The first time, the thief had stolen many items during the afternoon, including jewelry her father had gifted her as a child. The jewelry was probably the most difficult to have lost, not because of the value alone, but because they were sentimental reminders of her father. What added insult to injury, however, is that the thief had also helped himself to the dinner she had painstakingly made for her family that afternoon. He had eaten it all! “Yo estaba muy enojada.” I was very angry!
The second and third time, the thieves entered her property in the middle of the day as well, but both times, she and her dog were able to scare each of them away. (Apparently her dog is a very loud barker). During one of the burglaries, she witnessed the robber scaling a ladder he had brought with him. This…in the middle of the day! Wow!
But this last incident is the one which incited the most fear…because it happened during the middle of the night, while they were all home sleeping. Temperatures were really high the evening before, and for the first time, Isabel and her husband decided to sleep with the windows open, to let in some fresh air. They did not have the luxury of air conditioning. Being upstairs, they did not think it was possible for an intruder to enter their home at that level, but unfortunately, they were wrong.

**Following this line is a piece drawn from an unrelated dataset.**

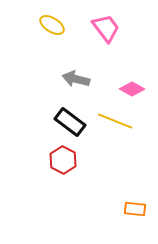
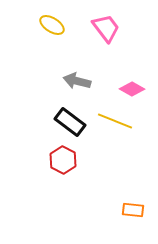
gray arrow: moved 1 px right, 2 px down
orange rectangle: moved 2 px left, 1 px down
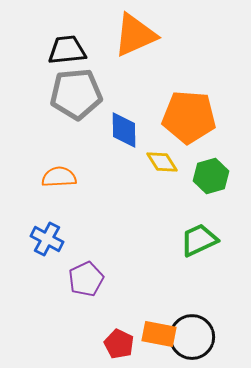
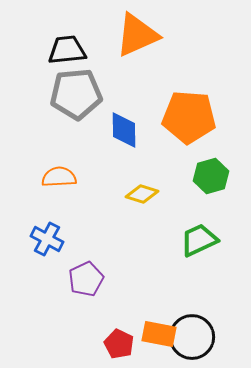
orange triangle: moved 2 px right
yellow diamond: moved 20 px left, 32 px down; rotated 40 degrees counterclockwise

The trespasser got up on the roof and let himself in through the window in their bedroom. The items he stole were in the very rooms she and her husband were sleeping in as well as the one her daughter occupied. They didn’t hear a thing. The thief got away with two of three cell phones, the husband’s credit cards and cash (found in the pockets of the pants he had stolen and then discarded outside), and a few other things.
Isabel wasn’t concerned about their things at all. Yes, it was sad they had lost these items and now had to replace them, but she was so much more thankful that no one had been hurt! These are only things, she said, “cosas”. We have our lives.
During our next lesson on Wednesday, I inquired as to how Isabel was doing. She said it was difficult to accept the fact that someone had invaded their privacy, had been in the rooms with each one of them as they slept. There was fear. “Poco a poco,” she stated, little by little, we’ll get over it.
“Why do you think theft is such a problem here?” I asked. I was still a bit shocked that she had had four incidents! Here are her well thought out answers:
1. There are many people in Playa who have not had the opportunity to be educated at a higher level.
2. Additionally, even the “policia” rarely have a higher education.
3. As a result of numbers 1 and 2, salaries are very low.
4. Many people also work difficult shifts. For example, there are jobs that require 24 hours on, then 24 hours off…leading to large periods of time where people are not occupied with productive work.
5. Many policemen are corrupt. Not all, but many. If they catch the offenders, often they will negotiate their freedom for a portion of the “goods” or money.
6. The cost of living in Playa del Carmen can be very expensive, even for the locals. Given number 3, that salaries are low, this leaves many people needing more than they have, and do what they feel they have to in order to survive.
7. And her final words…lack of education, much poverty, and lack of religion contribute greatly to the high rate of theft here.